[Data extracted from a collection]

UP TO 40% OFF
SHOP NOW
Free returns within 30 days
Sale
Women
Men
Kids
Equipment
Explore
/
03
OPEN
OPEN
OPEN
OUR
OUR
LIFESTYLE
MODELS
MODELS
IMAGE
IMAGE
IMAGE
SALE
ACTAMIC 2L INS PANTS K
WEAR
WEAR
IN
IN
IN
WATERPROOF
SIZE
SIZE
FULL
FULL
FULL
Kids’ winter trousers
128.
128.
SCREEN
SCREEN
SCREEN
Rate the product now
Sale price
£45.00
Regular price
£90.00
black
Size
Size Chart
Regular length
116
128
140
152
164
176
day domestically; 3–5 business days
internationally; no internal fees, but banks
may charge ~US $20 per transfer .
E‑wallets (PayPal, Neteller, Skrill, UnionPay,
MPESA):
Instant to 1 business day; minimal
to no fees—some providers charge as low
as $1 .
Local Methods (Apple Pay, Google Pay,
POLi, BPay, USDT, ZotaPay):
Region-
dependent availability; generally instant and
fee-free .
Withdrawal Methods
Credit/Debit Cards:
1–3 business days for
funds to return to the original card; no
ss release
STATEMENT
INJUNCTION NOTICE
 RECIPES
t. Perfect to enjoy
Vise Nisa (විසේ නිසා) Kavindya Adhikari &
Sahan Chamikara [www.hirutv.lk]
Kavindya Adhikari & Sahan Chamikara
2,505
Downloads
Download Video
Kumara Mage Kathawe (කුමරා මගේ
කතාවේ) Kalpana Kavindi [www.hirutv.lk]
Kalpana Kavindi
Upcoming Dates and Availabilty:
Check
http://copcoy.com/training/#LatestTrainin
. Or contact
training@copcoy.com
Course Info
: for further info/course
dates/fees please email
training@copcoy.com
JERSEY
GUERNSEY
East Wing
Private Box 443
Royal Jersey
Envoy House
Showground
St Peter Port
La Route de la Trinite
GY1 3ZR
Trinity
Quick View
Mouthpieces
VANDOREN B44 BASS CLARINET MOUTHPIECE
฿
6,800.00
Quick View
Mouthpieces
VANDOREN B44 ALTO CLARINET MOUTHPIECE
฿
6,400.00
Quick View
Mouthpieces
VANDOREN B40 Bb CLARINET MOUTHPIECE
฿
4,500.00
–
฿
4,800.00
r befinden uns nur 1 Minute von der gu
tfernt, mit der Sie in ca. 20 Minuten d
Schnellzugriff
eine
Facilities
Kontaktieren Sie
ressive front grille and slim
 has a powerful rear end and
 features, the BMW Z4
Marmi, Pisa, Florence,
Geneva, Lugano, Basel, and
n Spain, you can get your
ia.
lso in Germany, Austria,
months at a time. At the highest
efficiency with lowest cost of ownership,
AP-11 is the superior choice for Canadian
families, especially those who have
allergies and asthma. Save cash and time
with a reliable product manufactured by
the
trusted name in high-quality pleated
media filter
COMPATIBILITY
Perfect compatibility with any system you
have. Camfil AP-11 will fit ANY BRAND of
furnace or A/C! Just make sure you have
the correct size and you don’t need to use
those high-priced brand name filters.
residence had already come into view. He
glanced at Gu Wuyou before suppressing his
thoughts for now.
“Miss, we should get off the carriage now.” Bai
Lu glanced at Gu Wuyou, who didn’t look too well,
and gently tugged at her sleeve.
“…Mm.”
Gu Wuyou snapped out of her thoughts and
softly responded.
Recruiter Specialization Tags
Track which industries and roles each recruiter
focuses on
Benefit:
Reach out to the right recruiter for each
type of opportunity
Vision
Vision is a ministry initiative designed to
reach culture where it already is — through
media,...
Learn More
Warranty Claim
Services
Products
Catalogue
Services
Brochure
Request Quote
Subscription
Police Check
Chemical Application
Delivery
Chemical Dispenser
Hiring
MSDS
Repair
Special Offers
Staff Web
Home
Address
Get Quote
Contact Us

* [Instructions for the task] You are asked to count the lines of the records above in which the word "Kavindya" occurs, and to give only that number.

* [Solution to this task] 2